A Wayland man who was convicted of butchering his ex-girlfriend shortly after they had graduated from high school in 2011 has had his latest attempt at a new trial denied by Massachusetts’ highest court.

Nathaniel Fujita was convicted in March 2013 of the first-degree murder of Lauren Astley on July 3, 2011. He was sentenced to life imprisonment without the possibility of parole.

“At trial, the defendant did not dispute that he killed the victim,” Massachusetts Supreme Judicial Court Justice Serge Georges Jr. wrote. “Instead, he asserted a lack of criminal responsibility defense, arguing that, due to mental disease or defect, he lacked the substantial capacity both to appreciate the wrongfulness of his conduct and to conform his conduct to the requirements of the law.”

After his conviction, Fujita filed an appeal based on a diagnosis of schizophrenia based on his condition in 2015 and 2016, years after the murder took place.

He had in May 2015 been sent from a correctional facility to a Secure Psychiatric Unit where he displayed abnormal behavior, “including hissing, public masturbation, possible smearing of feces and urine, odd posturing, and intermittent reporting of hearing voices,” according to the SJC. But he also had inconsistent presentation and would be mute with some staff but speak “to staff he viewed as uninvolved with his clinical assessment,” which made his faking the schizophrenia a “strong possibility.”

While he had two experts at a hearing on that appeal attest that he may have been in the early stages of schizophrenia when the murder took place, the judge did not believe their testimony and credited the state expert’s analysis that to retroactively diagnose the disorder would be “cherry-picking” the evidence, since in all other respects he appeared to be functioning normally at the time of the murder.

The SJC agreed with that decision.

“We affirm the order denying the defendant’s motion for a new trial.

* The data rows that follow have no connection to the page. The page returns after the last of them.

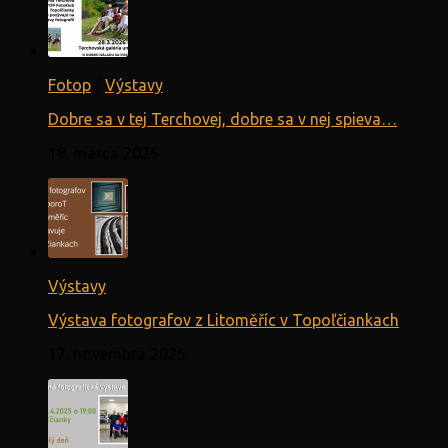
Fotop
/
Výstavy
Dobre sa v tej Terchovej, dobre sa v nej spieva…
18. marca 2026
Výstavy
Výstava fotografov z Litoměříc v Topoľčiankach
17. novembra 2025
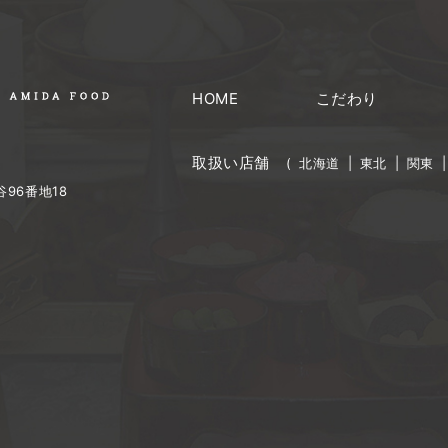
HOME
こだわり
取扱い店舗
(
北海道
|
東北
|
関東
96番地18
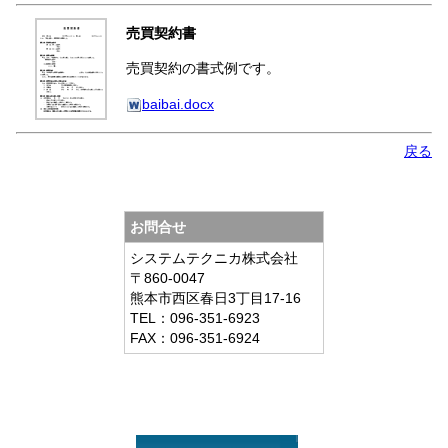
売買契約書
売買契約の書式例です。
baibai.docx
戻る
お問合せ
システムテクニカ株式会社
〒860-0047
熊本市西区春日3丁目17-16
TEL：096-351-6923
FAX：096-351-6924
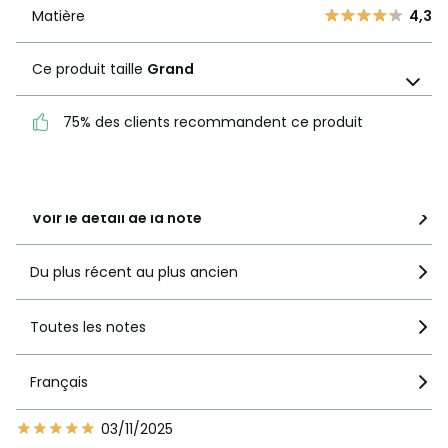
1
1
Matière
4,3
Matière
4,3
Ce produit taille
Grand
Ce produit taille
Grand
75% des clients recommandent ce produit
75% des clients
recommandent ce produit
Voir le détail de la note
Du plus récent au plus ancien
Toutes les notes
Français
03/11/2025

We also affirm his conviction of murder in the first degree on the theories of deliberate premeditation and extreme atrocity or cruelty,” the SJC concluded.

The court did order the case back to Superior Court for a new sentence however, as since Fujita was less than 21 years old at the time the murder took place, making him an “emerging adult” at the time who must be given the possibility of parole after 15 years.

The couple

Fujita and Astley had begun dating as sophomores until Astley ended things for the first time on April 1 of that year, according to the SJC summary of the case. Astley had taken him back briefly after he sent her messages saying that the end of their relationship was the “biggest mistake of [his] life,” and that they would “really regret” not repairing the relationship, but she ended things again in late May.

Fujita clearly didn’t take the breakup well. They saw each other two weeks after that second breakup, on June 4, 2011, at a graduation party where Fujita was disruptive in his attempts to speak to her and was “ultimately forced to leave the party.” They saw each other twice more, at their graduation the next day and another party on June 11.

While there were no apparent issues during those later meetings, his family says that he was very depressed and that continued through June. At his 14-day trial, he brought in forensic psychologist Dr. Wade Myers, who opined that the defendant was not able to understand the wrongness of his act due to “a major depressive episode, a brief psychotic disorder, possible chronic traumatic encephalopathy (CTE), and daily mairjuana use.”

The prosecution’s rebuttal expert, Dr. Alison Fife, rejected much of Myers’ conclusions: “She concluded that the defendant ‘[a]bsolutely [did] not’ kill the victim because of mental illness; instead, he was primarily motivated by ‘rage.’

The murder

The SJC summary of the evidence presented at trial shows that while Fujita may have been depressed, he appeared to be able to interact with the world normally even up to hours before he murdered Astley.

After purchasing protein powder at a nearby mall, during which “he spoke with a sales associate and manager and showed no difficulty walking, talking, or completing the transaction,” he called Astley and she said she would come over to his house in Wayland. Phone records show that before she arrived he called his mom to make sure she wasn’t on her way home.

Astley arrived and walked into the Fujita home garage where her ex-boyfriend strangled her with a bungee cord and chopped at her neck with a serrated knife until she was dead.

Afterward the murder he parked her car at a beach parking lot, dropped her keys down a storm drain, and then drove her body and some of the evidence in his own car to a nearby marsh where he waded at least 35 feet out, “pressed her head deeply into the mud” and discarded bloody evidence, according to the SJC decision. Back at home he had time to clean up the blood in the garage and dispose of further evidence in a crawlspace accessible from his bedroom.